Setup status “503″ and header “Retry-After”

Depending on the maintenance duration, we also have to care about the search engines which may visit the website during maintenance. For doing this, we will send an http status code 503, “Service Unavailable”, along with the HTML page containing maintenance information. Also, we will inform search engines, visit the website only after the maintenance is completed.

First, setup an error document for http status 503. Specify your maintenance page as the error document as shown below.

ErrorDocument 503 /under-maintenance.html

Now add a small trick using mod rewrite to flag all http responses from the website using status 503.

RewriteEngine On
RewriteCond %{REQUEST_URI} !^/under-maintenance.html$
RewriteRule .* - [R=503,L]

Note: The ‘R’ flag can be used to redirect to a destination page only when the status code specified is ranging from 300 to 399. If it’s outside the range, rewrite engine will skip the destination URL and we just gave a – (dash) to specify the destination URL will not be changed.

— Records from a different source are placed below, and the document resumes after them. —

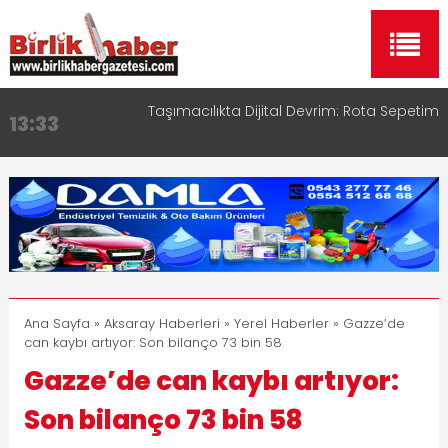
Taşımacılıkta Dijital Devrim: Rota Sepetim
13:33
Aksaray OSB Bölge Müdürü Makam Koltuğunu
17:15
Çocuklara Bıraktı
Aksaray Esnaf Rehberi ile Google ve Yapay Zeka
16:00
Aramalarında Öne Çıkın
Aksaray Esnaf Rehberi Hizmete Girdi
8:23
Birlikhaber.com Yayın Hayatına Başladı | Hızlı ve
11:30
Akıllı Haber Platformu
Ana Sayfa
»
Aksaray Haberleri
»
Yerel Haberler
» Gazze’de
can kaybı artıyor: Son bilanço 73 bin 58
Gazze’de can kaybı artıyor:
Son bilanço 73 bin 58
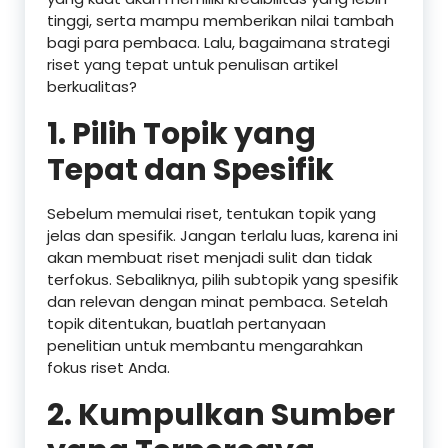
tinggi, serta mampu memberikan nilai tambah
bagi para pembaca. Lalu, bagaimana strategi
riset yang tepat untuk penulisan artikel
berkualitas?
1.
Pilih Topik yang
Tepat dan Spesifik
Sebelum memulai riset, tentukan topik yang
jelas dan spesifik. Jangan terlalu luas, karena ini
akan membuat riset menjadi sulit dan tidak
terfokus. Sebaliknya, pilih subtopik yang spesifik
dan relevan dengan minat pembaca. Setelah
topik ditentukan, buatlah pertanyaan
penelitian untuk membantu mengarahkan
fokus riset Anda.
2.
Kumpulkan Sumber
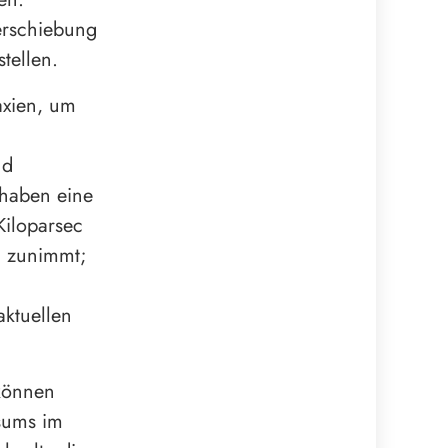
erschiebung
tellen.
axien, um
nd
 haben eine
Kiloparsec
n zunimmt;
ktuellen
können
rsums im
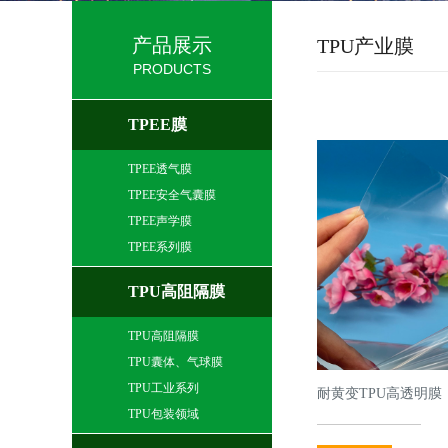
产品展示
TPU产业膜
PRODUCTS
TPEE膜
TPEE透气膜
TPEE安全气囊膜
TPEE声学膜
TPEE系列膜
TPU高阻隔膜
TPU高阻隔膜
TPU囊体、气球膜
TPU工业系列
耐黄变TPU高透明膜
TPU包装领域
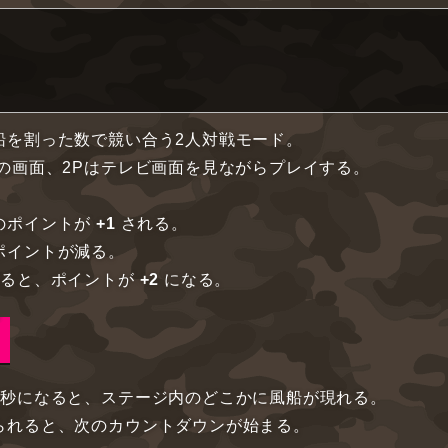
船を割った数で競い合う2人対戦モード。
ドの画面、2Pはテレビ画面を見ながらプレイする。
のポイントが
+1
される。
ポイントが減る。
切ると、ポイントが
+2
になる。
0秒になると、ステージ内のどこかに風船が現れる。
られると、次のカウントダウンが始まる。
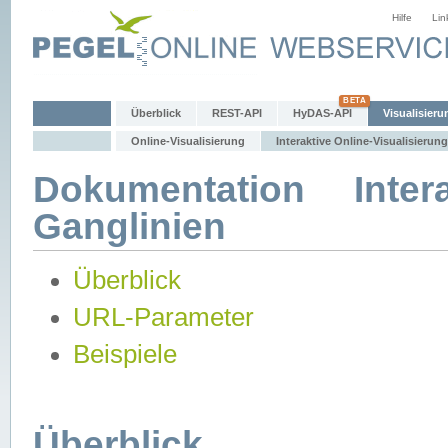
Hilfe
Lin
Überblick
REST-API
HyDAS-API
Visualisieru
Online-Visualisierung
Interaktive Online-Visualisierung
Dokumentation Intera
Ganglinien
Überblick
URL-Parameter
Beispiele
Überblick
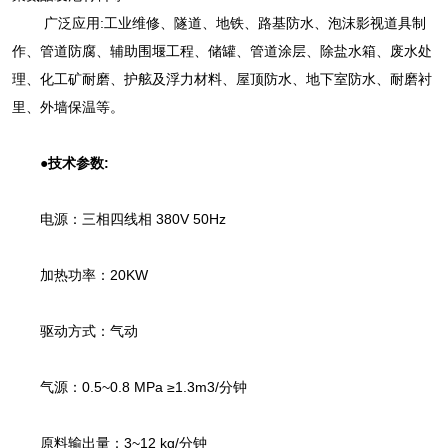
广泛应用:工业维修、隧道、地铁、路基防水、泡沫影视道具制
作、管道防腐、辅助围堰工程、储罐、管道涂层、除盐水箱、废水处
理、化工矿耐磨、护舷及浮力材料、屋顶防水、地下室防水、耐磨衬
里、外墙保温等。
●技术参数:
电源：三相四线相 380V 50Hz
加热功率：20KW
驱动方式：气动
气源：0.5~0.8 MPa ≥1.3m3/分钟
原料输出量：3~12 kg/分钟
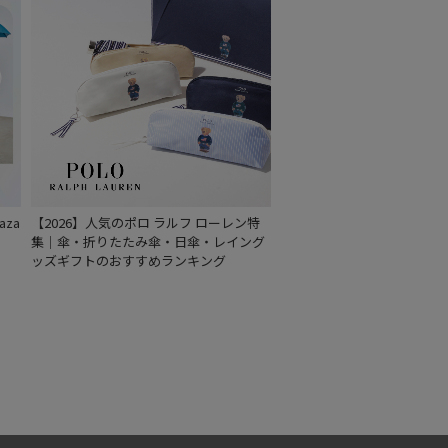
za
【2026】人気のポロ ラルフ ローレン特
集｜傘・折りたたみ傘・日傘・レイング
ッズギフトのおすすめランキング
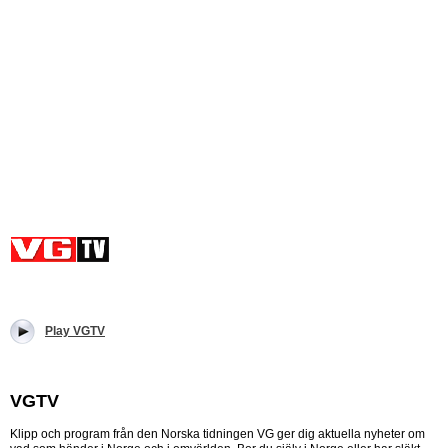
Play VGTV
VGTV
Klipp och program från den Norska tidningen VG ger dig aktuella nyheter om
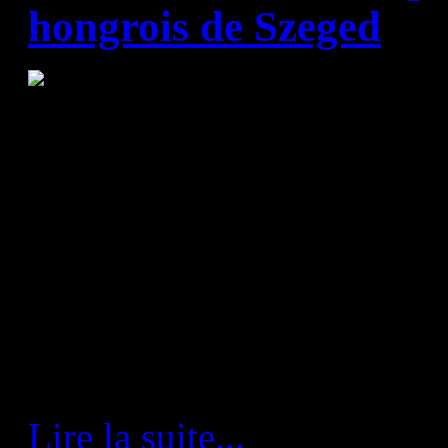
hongrois de Szeged
Ce soir, le HBC Nantes rece
Hongrie de Szeged, 2èmes d
au sommet désigné « Match 
l'EHF, qui a évidemment tenu
promesses.
Lire la suite...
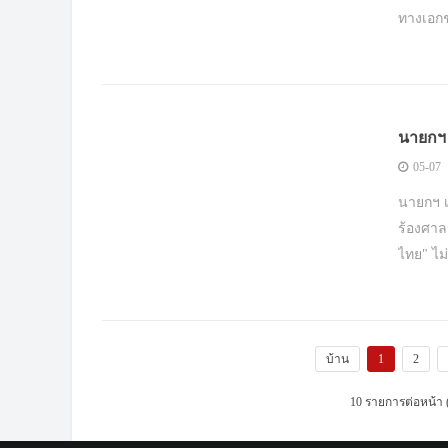
ทางเอก
นายกฯ เ
05-07
นายกฯ เผ
ร้องศาล
ไทย" ไม
บ้าน
1
2
10 รายการต่อหน้า 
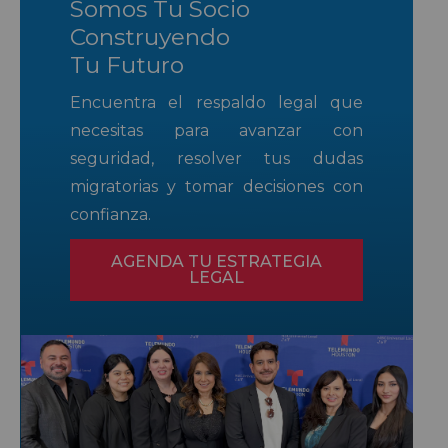
Somos Tu Socio
Construyendo
Tu Futuro
Encuentra el respaldo legal que
necesitas para avanzar con
seguridad, resolver tus dudas
migratorias y tomar decisiones con
confianza.
AGENDA TU ESTRATEGIA
LEGAL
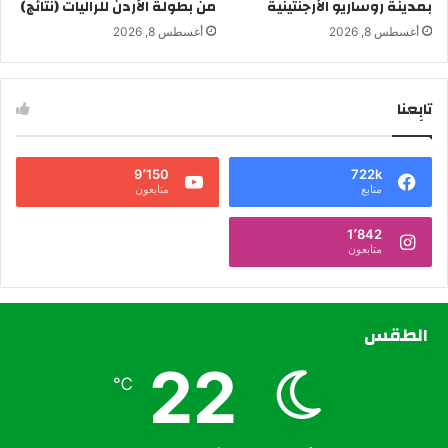
بمدينة روساريو الأرجنتينية
من بطولة الأردن للراليات (نتائج)
أغسطس 8, 2026
أغسطس 8, 2026
تابِعنا
9٬150
722k
متابع
متابعون
1٬842
متابعون
الطقس
22
℃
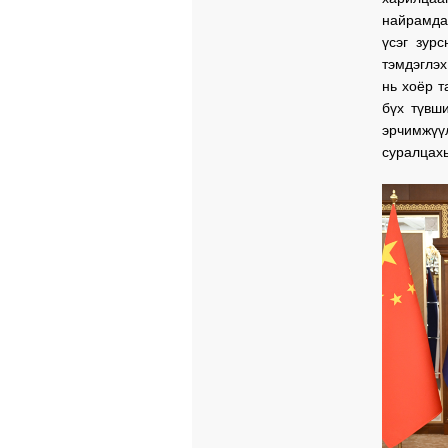
найрамда
үсэг зур
тэмдэглэ
нь хоёр т
бүх түвш
эрчимжүү
суралцахы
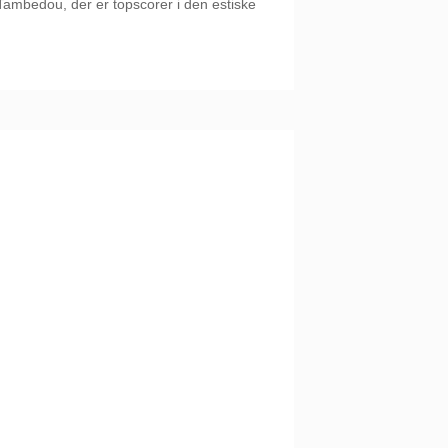
ambedou, der er topscorer i den estiske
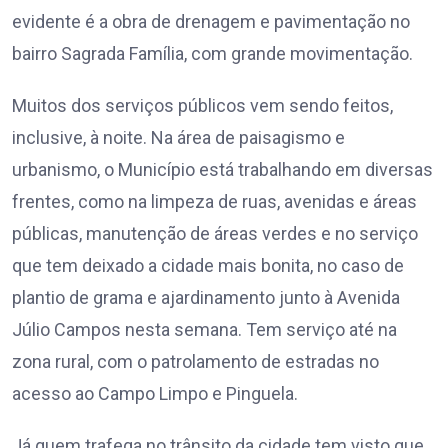
evidente é a obra de drenagem e pavimentação no
bairro Sagrada Família, com grande movimentação.
Muitos dos serviços públicos vem sendo feitos,
inclusive, à noite. Na área de paisagismo e
urbanismo, o Município está trabalhando em diversas
frentes, como na limpeza de ruas, avenidas e áreas
públicas, manutenção de áreas verdes e no serviço
que tem deixado a cidade mais bonita, no caso de
plantio de grama e ajardinamento junto à Avenida
Júlio Campos nesta semana. Tem serviço até na
zona rural, com o patrolamento de estradas no
acesso ao Campo Limpo e Pinguela.
Já quem trafega no trânsito da cidade tem visto que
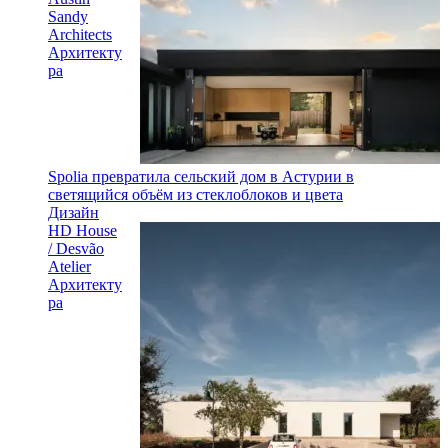
Sandy
Architects
Архитекту
ра
Spolia превратила сельский дом в Астурии в
светящийся объём из стеклоблоков и цвета
Дизайн
HD House
/ Desvão
Atelier
Архитекту
ра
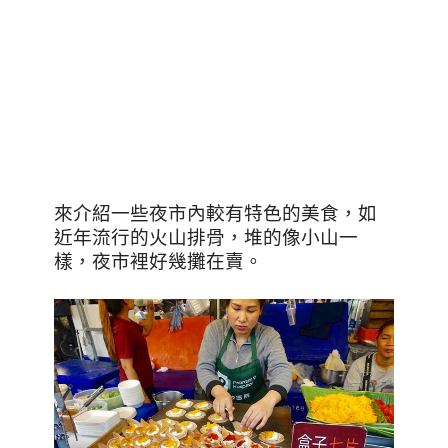
來介紹一些夜市內較有特色的美食，如
近年流行的火山排骨，堆的像小山一
樣，夜市裡好幾攤在賣。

We have used here a conditional rewrite where the URI is not equal to “/under-maintenance.html”. This is to avoid looping errors which can occur when the rule is enabled.

Additionally, if you are using images or external style sheets inside your maintenance page, don’t forget to exclude them from being redirected. For e.g., add an additional condition per external resource below the existing condition.

RewriteCond %{REQUEST_URI} !^/styles/maintenance.css$

The effective rule will be, URI is not equal to “/under-maintenance.html” AND “/styles/maintenance.css”.

Now, we have one more thing to do, tell search engines visiting your site during maintenance period, come back only after specified period of time to re-check the site. Add below block of code to your .htaccess file to set a “Retry-After” response header indicating a time period or a fixed time.

To re-visit the site only after 10 hours,

<IfModule mod_headers.c>
Header set Retry-After: 36000
</IfModule>

To re-visit after a fixed time,

<IfModule mod_headers.c>
Header set Retry-After: "Wed, 25 Nov 2009 06:30:00 GMT"
</IfModule>

Note: “headers_module” must be enabled to use the “Header” directive inside your .htaccess file. Make sure a similar line of code is enabled inside your httpd.conf file in apache.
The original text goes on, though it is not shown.